»»
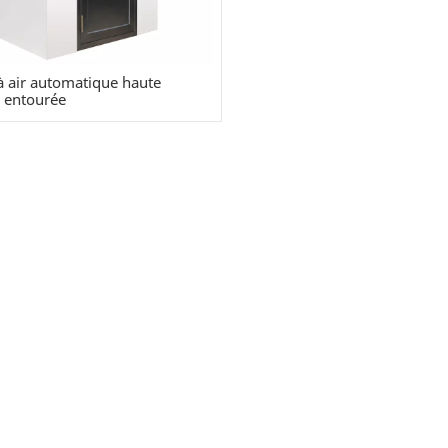
 air automatique haute
é entourée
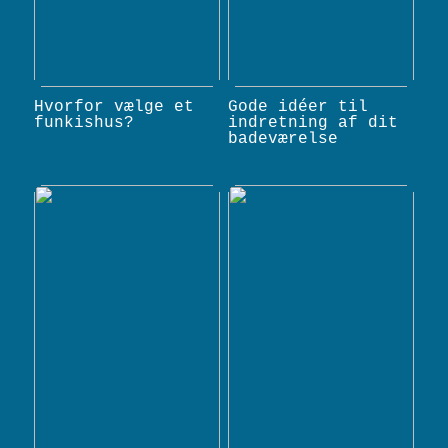
Hvorfor vælge et
Gode idéer til
funkishus?
indretning af dit
badeværelse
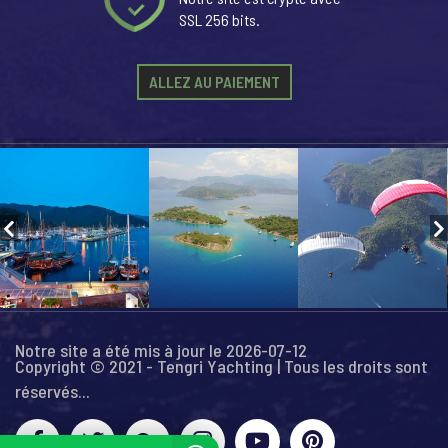
SSL 256 bits.
ALLEZ AU PAIEMENT
Notre site a été mis à jour le 2026-07-12
Copyright © 2021 - Tengri Yachting | Tous les droits sont
réservés...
««
#### TASK TO CARRY OUT:
Lines are to be repeated exactly from the one that contains "SSL 256 bits." through the last line of the listing, with both ends kept and no others added.

#### YOUR SOLUTION:
SSL 256 bits.
ALLEZ AU PAIEMENT
Notre site a été mis à jour le 2026-07-12
Copyright © 2021 - Tengri Yachting | Tous les droits sont
réservés...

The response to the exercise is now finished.